Too few people realize even now that AIDS only became the international scourge that it is today because people failed to ponder why the Angel of Death was zipping from gay male to gay male with such petrifying celerity. Their lives simply weren’t valuable enough to merit attention. On top of this, the CDC and the NIH were too embarrassed by the mechanics of gay sex to study the transmission of the disease until it was too late. Journalists were too squeamish to report the epidemic until it trickled slowly into the hemophiliac community (but, safer still, to their wives’ who were even further removed from the suspicion of having engaged in gay sex.) Gay leaders, either ashamed of the plague on their community or demoralized by the utter hopelessness of stopping it, failed their community by fighting to keep the bathhouses open and refusing to advocate for safer sex or monogamy. HIV may have started among a select community in San Francisco but within a decade it had infected half a million across the nation, to say nothing of the parallel disaster that was unfolding in Africa. AIDS was a man-made epidemic of the worst kind.

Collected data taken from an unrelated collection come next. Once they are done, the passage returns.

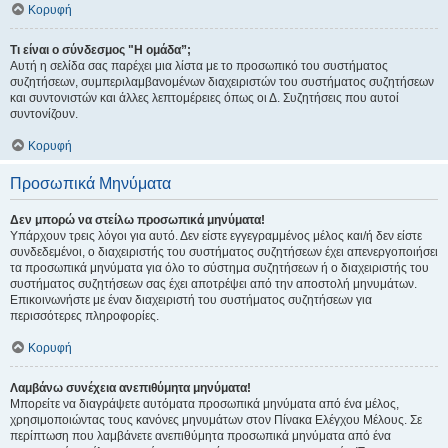
Κορυφή
Τι είναι ο σύνδεσμος "Η ομάδα”;
Αυτή η σελίδα σας παρέχει μια λίστα με το προσωπικό του συστήματος
συζητήσεων, συμπεριλαμβανομένων διαχειριστών του συστήματος συζητήσεων
και συντονιστών και άλλες λεπτομέρειες όπως οι Δ. Συζητήσεις που αυτοί
συντονίζουν.
Κορυφή
Προσωπικά Μηνύματα
Δεν μπορώ να στείλω προσωπικά μηνύματα!
Υπάρχουν τρεις λόγοι για αυτό. Δεν είστε εγγεγραμμένος μέλος και/ή δεν είστε
συνδεδεμένοι, ο διαχειριστής του συστήματος συζητήσεων έχει απενεργοποιήσει
τα προσωπικά μηνύματα για όλο το σύστημα συζητήσεων ή ο διαχειριστής του
συστήματος συζητήσεων σας έχει αποτρέψει από την αποστολή μηνυμάτων.
Επικοινωνήστε με έναν διαχειριστή του συστήματος συζητήσεων για
περισσότερες πληροφορίες.
Κορυφή
Λαμβάνω συνέχεια ανεπιθύμητα μηνύματα!
Μπορείτε να διαγράψετε αυτόματα προσωπικά μηνύματα από ένα μέλος,
χρησιμοποιώντας τους κανόνες μηνυμάτων στον Πίνακα Ελέγχου Μέλους. Σε
περίπτωση που λαμβάνετε ανεπιθύμητα προσωπικά μηνύματα από ένα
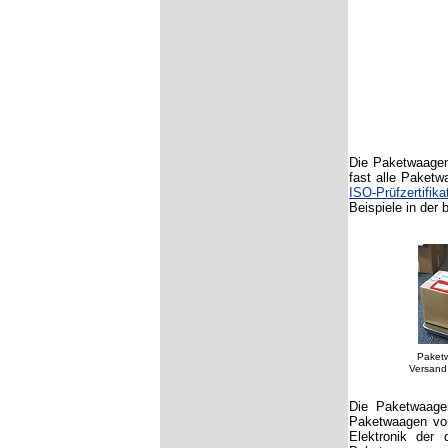
Die Paketwaagen 
fast alle Paketw
ISO-Prüfzertifika
Beispiele in der 
Pak
Versand gröss
Die Paketwaagen
Paketwaagen vor
Elektronik der 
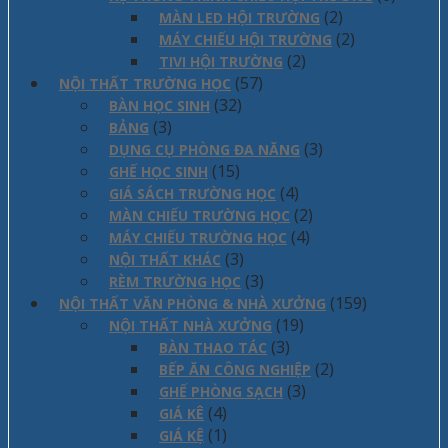
(2)
MÀN LED HỘI TRƯỜNG
(2)
MÁY CHIẾU HỘI TRƯỜNG
(2)
TIVI HỘI TRƯỜNG
(57)
NỘI THẤT TRƯỜNG HỌC
(32)
BÀN HỌC SINH
(3)
BẢNG
(3)
DỤNG CỤ PHÒNG ĐA NĂNG
(15)
GHẾ HỌC SINH
(4)
GIÁ SÁCH TRƯỜNG HỌC
(2)
MÀN CHIẾU TRƯỜNG HỌC
(4)
MÁY CHIẾU TRƯỜNG HỌC
(3)
NỘI THẤT KHÁC
(3)
RÈM TRƯỜNG HỌC
(159)
NỘI THẤT VĂN PHÒNG & NHÀ XƯỞNG
(19)
NỘI THẤT NHÀ XƯỞNG
(3)
BÀN THAO TÁC
(2)
BẾP ĂN CÔNG NGHIỆP
(3)
GHẾ PHÒNG SẠCH
(4)
GIÁ KÊ
(1)
GIÁ KỆ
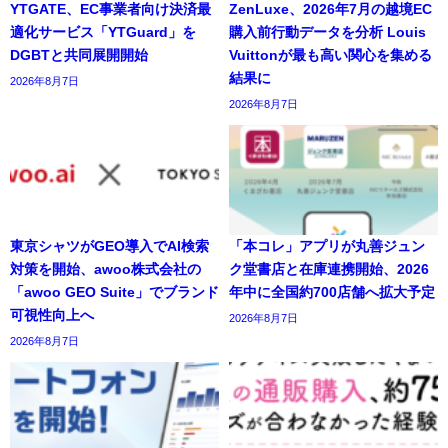
YTGATE、EC事業者向け決済最
ZenLuxe、2026年7月の越境EC
適化サービス「YTGuard」を
購入前行動データを分析 Louis
DGBTと共同展開開始
Vuittonが最も高い関心を集める
結果に
2026年8月7日
2026年8月7日
東京シャツがGEO導入でAI検索
「本コレ」アプリが丸善ジュン
対策を開始、awoo株式会社の
ク堂書店と在庫連携開始、2026
「awoo GEO Suite」でブランド
年中に全国約700店舗へ拡大予定
可視性向上へ
2026年8月7日
2026年8月7日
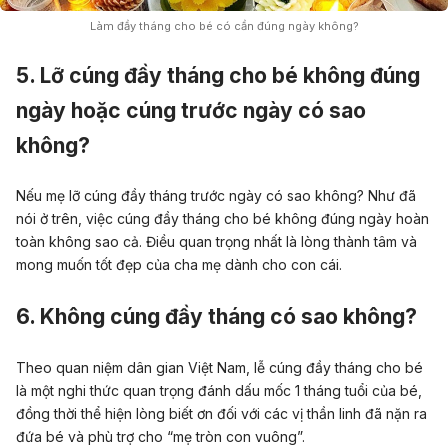
Làm đầy tháng cho bé có cần đúng ngày không?
5. Lỡ cúng đầy tháng cho bé không đúng
ngày hoặc cúng trước ngày có sao
không?
Nếu mẹ lỡ cúng đầy tháng trước ngày có sao không? Như đã
nói ở trên, việc cúng đầy tháng cho bé không đúng ngày hoàn
toàn không sao cả. Điều quan trọng nhất là lòng thành tâm và
mong muốn tốt đẹp của cha mẹ dành cho con cái.
6. Không cúng đầy tháng có sao không?
Theo quan niệm dân gian Việt Nam, lễ cúng đầy tháng cho bé
là một nghi thức quan trọng đánh dấu mốc 1 tháng tuổi của bé,
đồng thời thể hiện lòng biết ơn đối với các vị thần linh đã nặn ra
đứa bé và phù trợ cho “mẹ tròn con vuông”.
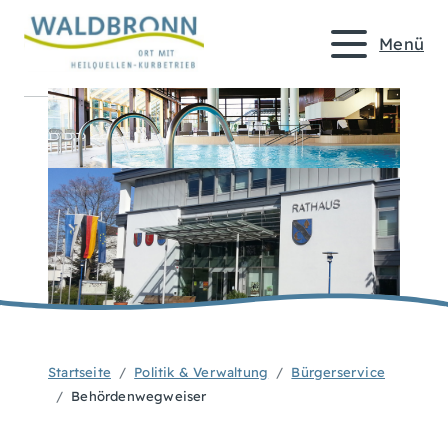
Menü
Startseite
Politik & Verwaltung
Bürgerservice
Behördenwegweiser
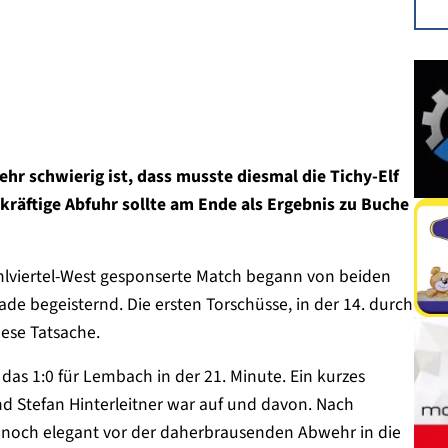
 schwierig ist, dass musste diesmal die Tichy-Elf
kräftige Abfuhr sollte am Ende als Ergebnis zu Buche
lviertel-West gesponserte Match begann von beiden
de begeisternd. Die ersten Torschüsse, in der 14. durch
iese Tatsache.
as 1:0 für Lembach in der 21. Minute. Ein kurzes
nd Stefan Hinterleitner war auf und davon. Nach
 noch elegant vor der daherbrausenden Abwehr in die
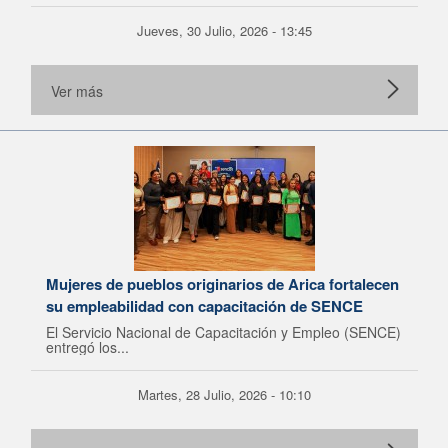
Jueves, 30 Julio, 2026 - 13:45
Ver más
Mujeres de pueblos originarios de Arica fortalecen
su empleabilidad con capacitación de SENCE
El Servicio Nacional de Capacitación y Empleo (SENCE)
entregó los...
Martes, 28 Julio, 2026 - 10:10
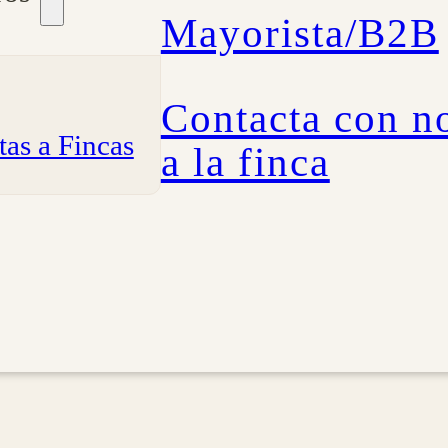
Mayorista/B2B
Contacta con no
tas a Fincas
a la finca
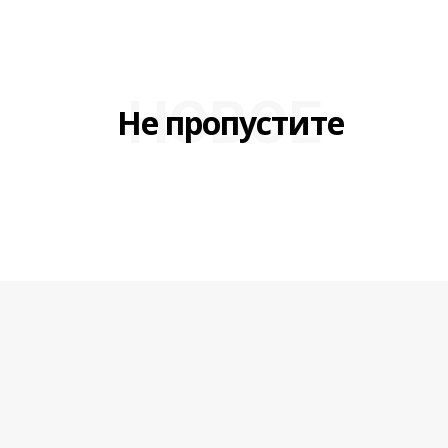
НОВОЕ
Не пропустите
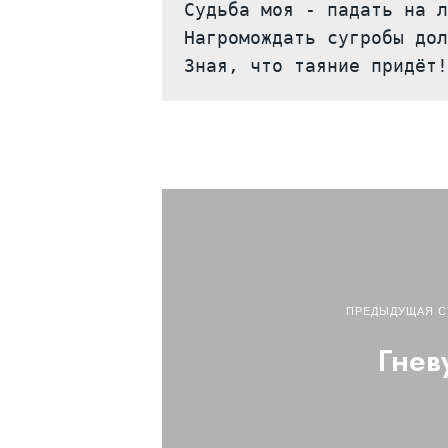
Судьба моя - падать на л
Нагромождать сугробы дол
Зная, что таяние придёт!
ПРЕДЫДУЩАЯ С
Гнев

While HIV and the Ebola virus are very different from a virological perspective, there are already some uncomfortable parallels. One reason the death toll from Ebola virus disease is unknown is due to its similarly stigmatized status, causing people to hide victims in their homes. Stigma and secrecy always amplify a disease’s death toll. Ebola virus, like the HIV of the 1980s, also comes with a devastating fatality rate. When treatment is so often hopeless, what reason do people have to bring themselves to the hospital for a diagnosis? Many people with symptoms of HIV sought short-lived comfort in denial. The same seems to be happening with Ebola virus. And, like the silver-haired married men in the CDC who came, clipboard in hand, knocking on the doors of early HIV patients, we also see in West Africa a serious cultural gap between provider and patient. Local trust in foreign medical volunteers has eroded, and cultural incompetence has no doubt confounded efforts to contain the outbreak.

The gemara doesn’t explain itself, but history has filled in the rest of the sentence. The Angel of Death flies in eight, except when people give it seven shortcuts.

(For more reading on the U.S. response to AIDS, please see “And The Band Played On: Politics, People, and the AIDS Epidemic” by Randy Shilts.)